Les organisations de la société civile sont confrontées à un défi permanent, celui défendre la protection et la promotion des droits numériques. Comment faire en sorte que l’égalité soit la référence de base ?

Le Centre pour les technologies de l’information et le développement (CITAD), membre d’APC basé au Nigeria, a récemment adopté à cet égard une approche en trois volets : autonomiser la société civile (en particulier les femmes), sensibiliser le public et soutenir directement les efforts de plaidoyer. Tout au long de son projet intitulé «  Enhancing the Flourishing of Digital Rights in Nigeria » (« Renforcer l’épanouissement des droits numériques au Nigeria ») pour lequel il a obtenu le soutien d’une subvention secondaire d’APC entre novembre 2022 et mai 2023, le CITAD a renforcé les capacités de la société civile à éliminer la fracture numérique. « Nous avons réalisé que la question ne se limitait pas juste à l’accès aux technologies. Même si on fournit des compétences, même si on fournit du matériel, de graves problèmes continuent à se présenter » a déclaré Y. Z. Y’au, le directeur exécutif du CITAD.

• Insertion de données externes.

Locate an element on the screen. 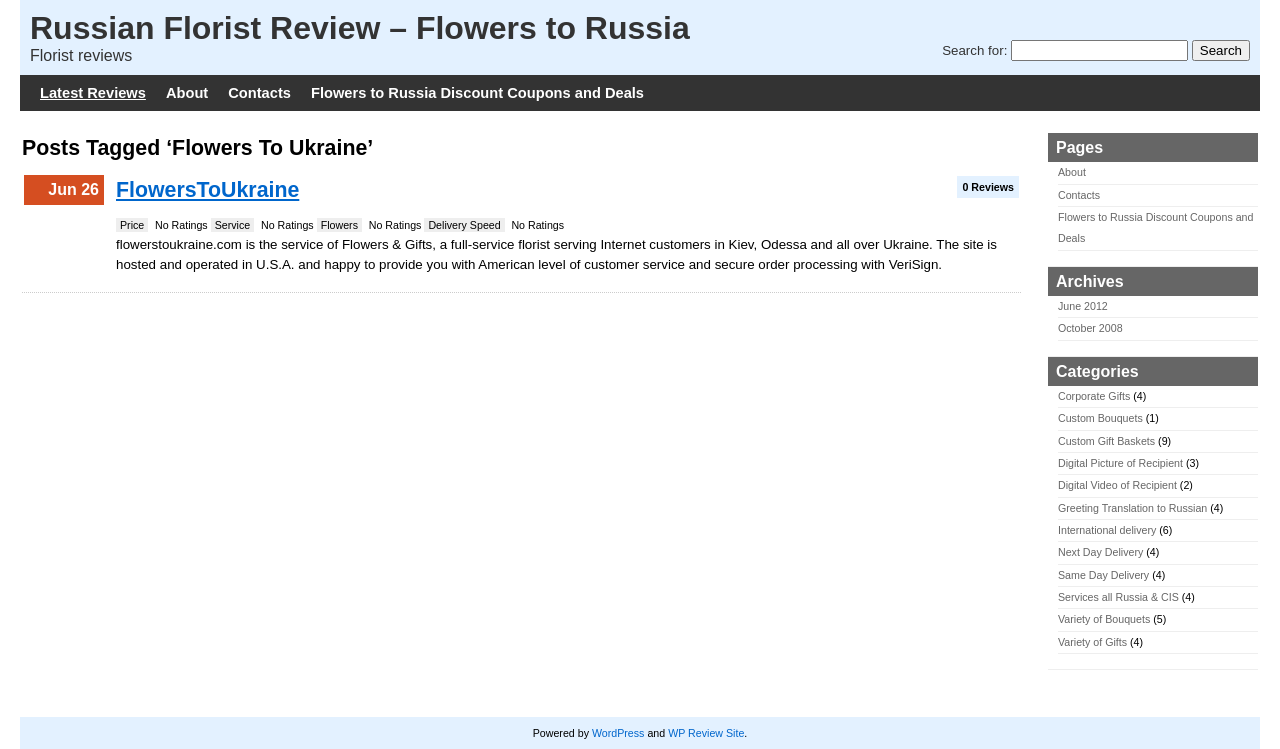 The width and height of the screenshot is (1280, 749). Variety of Gifts is located at coordinates (1092, 642).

Le CITAD a organisé de nombreux types d’activités, notamment :

  • Une formation pour les dirigeants de la société civile et les femmes journalistes
  • Une rencontre nationale des parties prenantes des droits numériques au Nigeria
  • Des espaces mensuels de débats sur Twitter/X sur une durée de six mois
  • La cinquième École de l’internet féministe de Bauchi (BaFIS)
  • Huit conférences de presse mensuelles
  • Six forums de discussion publics
  • Une Journée d’action des médias sur les droits numériques au Nigeria
  • Trois visites de plaidoyer auprès d’organismes gouvernementaux importants
  • Deux enquêtes auprès des participant·e·s pour comprendre les niveaux de sensibilisation aux droits numériques avant et après le projet.
Renforcer les capacités des défenseur·e·s de l’inclusion numérique

Le CITAD s’est fixé pour objectif d’accroître les capacités des femmes à comprendre leurs droits numériques, améliorer leur sécurité en ligne et utiliser l’internet comme outil d’autonomisation. La première étape comprenait une formation de deux jours en sécurité numérique. Celle-ci a été proposée à 31 femmes, des journalistes, des dirigeantes de la société civile et des jeunes femmes, qui ont à leur tour offert ces formations à 449 personnes dans leurs communautés et ont partagé leur expérience dans des programmes radio et télévisés à ce sujet. L’une des participantes a avoué qu’avant la formation, elle ne savait absolument pas comment se protéger en ligne, ni qu’elle avait la possibilité d’intenter une action en justice contre les atteintes à la vie privée, deux points essentiels qu’elle a appris pendant la formation.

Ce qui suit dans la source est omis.